Task statement ▸ Return each line of the data below that contains the string "parametri".

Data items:

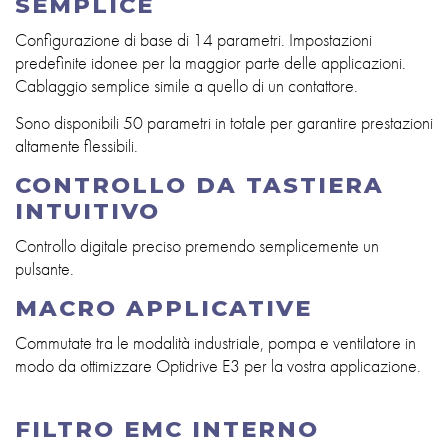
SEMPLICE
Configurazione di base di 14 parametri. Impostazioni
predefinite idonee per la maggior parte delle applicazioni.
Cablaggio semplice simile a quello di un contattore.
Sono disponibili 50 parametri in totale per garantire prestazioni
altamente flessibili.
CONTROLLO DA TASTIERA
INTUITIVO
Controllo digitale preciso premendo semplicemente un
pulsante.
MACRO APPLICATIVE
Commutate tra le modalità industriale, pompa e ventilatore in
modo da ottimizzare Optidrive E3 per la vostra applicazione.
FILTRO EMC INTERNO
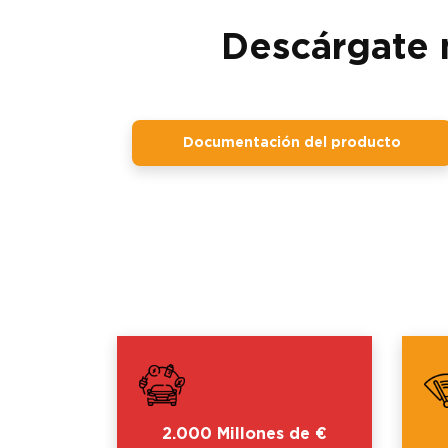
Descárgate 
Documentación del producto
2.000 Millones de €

Output for this exercise ▸
Configurazione di base di 14 parametri. Impostazioni
Sono disponibili 50 parametri in totale per garantire prestazioni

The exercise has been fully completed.